Please note that I am using java sdk 2.19 on google dataflow
I have two streams of data coming from two different kafka topics and I
need to correlate them using the common key present in both of them. I
expect all the logs for a key to arrive within 90 seconds in both topics
and hence I decided to use session window
1. Read data from kafka topic like following:
PCollection<KV<MyKey, POJO1>> collection1 =
p
.apply("Read_From_Kafka", KafkaIO.<String, byte[]>read()
.withBootstrapServers(servers)
.withTopics(Arrays.asList(“topic1”))
.withKeyDeserializer(StringDeserializer.class)
.withValueDeserializer(ByteArrayDeserializer.class)
.withConsumerConfigUpdates(kafkaConsumerProperties)

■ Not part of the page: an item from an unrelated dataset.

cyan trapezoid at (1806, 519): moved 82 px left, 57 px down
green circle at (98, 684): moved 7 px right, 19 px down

.withConsumerFactoryFn(consumerFactoryObj)
.commitOffsetsInFinalize())
.apply("Applying_Fixed_Window", Window.<KafkaRecord<String,
byte[]>>into(FixedWindows.of(Duration.standardSeconds(10)))

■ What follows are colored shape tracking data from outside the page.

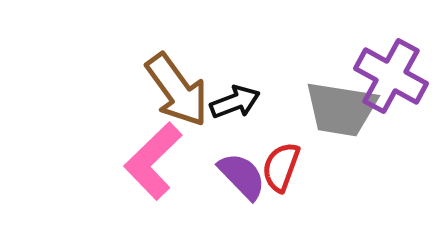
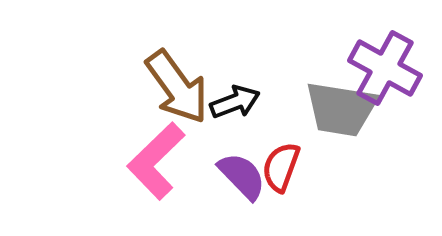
purple cross: moved 6 px left, 8 px up
brown arrow: moved 3 px up
pink L-shape: moved 3 px right
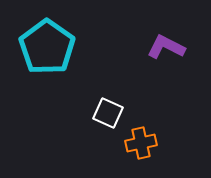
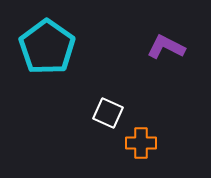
orange cross: rotated 12 degrees clockwise
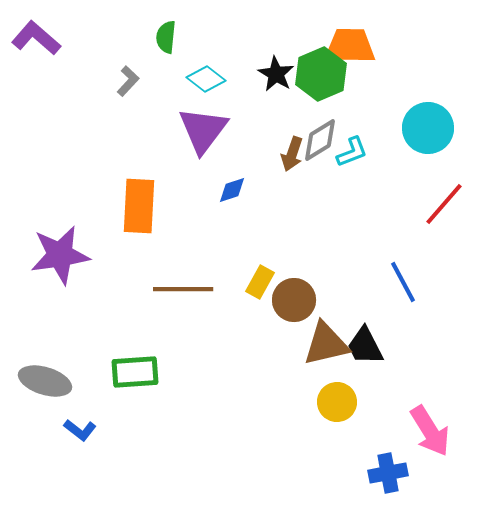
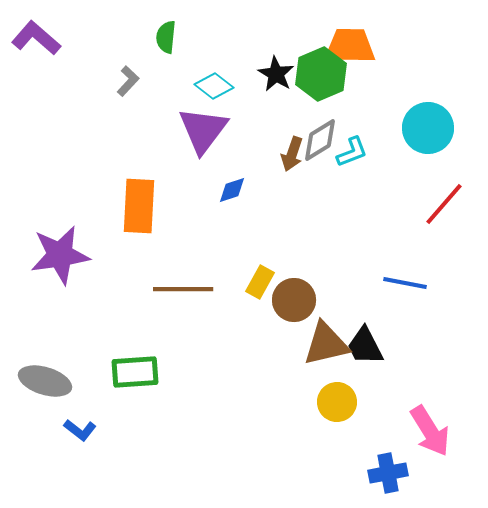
cyan diamond: moved 8 px right, 7 px down
blue line: moved 2 px right, 1 px down; rotated 51 degrees counterclockwise
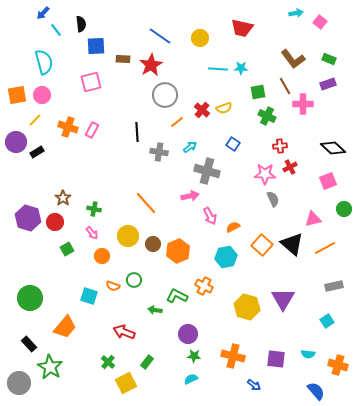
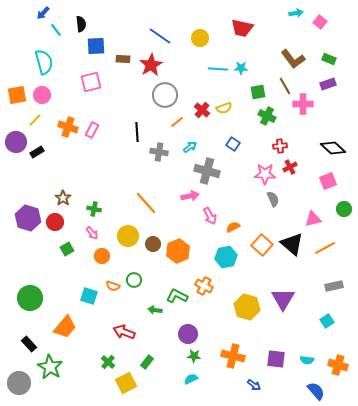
cyan semicircle at (308, 354): moved 1 px left, 6 px down
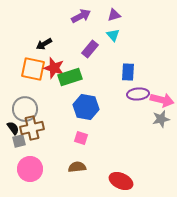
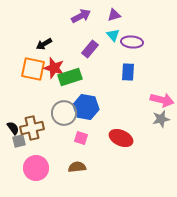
purple ellipse: moved 6 px left, 52 px up; rotated 10 degrees clockwise
gray circle: moved 39 px right, 4 px down
pink circle: moved 6 px right, 1 px up
red ellipse: moved 43 px up
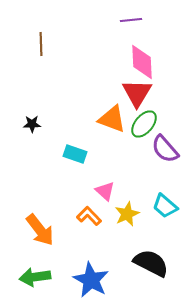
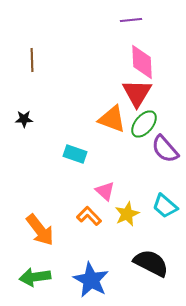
brown line: moved 9 px left, 16 px down
black star: moved 8 px left, 5 px up
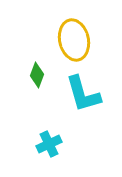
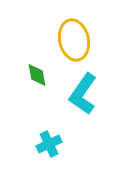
green diamond: rotated 30 degrees counterclockwise
cyan L-shape: rotated 51 degrees clockwise
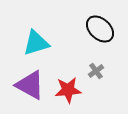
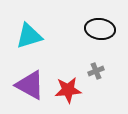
black ellipse: rotated 36 degrees counterclockwise
cyan triangle: moved 7 px left, 7 px up
gray cross: rotated 14 degrees clockwise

.triggering(Repeatedly.forever(AfterPane.elementCountAtLeast(1)))
.withAllowedLateness(Duration.standardSeconds(360))
.discardingFiredPanes())
.apply("Convert_KafkaRecord_To_PCollection<POJO>",
ParDo.of(new ParseLogsPOJO1())));
PCollection<KV<MyKey, POJO2>> collection2 =
p
.apply("Read_From_Kafka", KafkaIO.<String, byte[]>read()

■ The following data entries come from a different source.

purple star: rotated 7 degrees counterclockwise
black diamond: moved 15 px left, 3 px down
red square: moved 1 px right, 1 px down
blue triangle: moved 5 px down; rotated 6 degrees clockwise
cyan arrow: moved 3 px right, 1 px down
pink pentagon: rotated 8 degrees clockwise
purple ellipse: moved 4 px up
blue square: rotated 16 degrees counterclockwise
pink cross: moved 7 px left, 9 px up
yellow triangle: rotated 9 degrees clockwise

.withBootstrapServers(servers)
.withTopics(Arrays.asList(“topic2”))
.withKeyDeserializer(StringDeserializer.class)
.withValueDeserializer(ByteArrayDeserializer.class)
.withConsumerConfigUpdates(kafkaConsumerProperties)
.withConsumerFactoryFn(consumerFactoryObj)
.commitOffsetsInFinalize())
.apply("Applying_Fixed_Window", Window.<KafkaRecord<String,
byte[]>>into(FixedWindows.of(Duration.standardSeconds(10)))
.triggering(Repeatedly.forever(AfterPane.elementCountAtLeast(1)))
.withAllowedLateness(Duration.standardSeconds(360))
.discardingFiredPanes())
.apply("Convert_KafkaRecord_To_PCollection<POJO>",
ParDo.of(new ParseLogsPOJO2())));
2. Put each of the above collections in a session window with gap period 90
secs
PCollection<KV<MyKey, POJO1>> sessionWindowedPOJO1 =
Collection1
.apply("Applying_Session_Window",
Window.<KV<MyKey,
POJO1>>into(Sessions.withGapDuration(Duration.standardSeconds(90)))
.triggering(Repeatedly.forever(AfterWatermark.pastEndOfWindow()))
.withAllowedLateness(Duration.ZERO).discardingFiredPanes());
PCollection<KV<MyKey, POJO2>> sessionWindowedPOJO2 =
Collection1
.apply("Applying_Session_Window",
Window.<KV<MyKey,
POJO2>>into(Sessions.withGapDuration(Duration.standardSeconds(90)))
.triggering(Repeatedly.forever(AfterWatermark.pastEndOfWindow()))
.withAllowedLateness(Duration.ZERO).discardingFiredPanes());
3. CoGroupByKey and get correlated logs
PCollection<CorrelatedPOJO> coGbkLogs =
KeyedPCollectionTuple.of(“tag1”, sessionWindowedPOJO1)
.and(“tag2”, sessionWindowedPOJO2)
.apply("CoGroupByMyKey”, CoGroupByKey.create())
.apply("Correlate_Logs_PerLogID", ParDo.of(new Correlate())
Is this a correct way to solve my use case?
Looking forward to hearing from someone soon.
Thanks and Regards
Mohil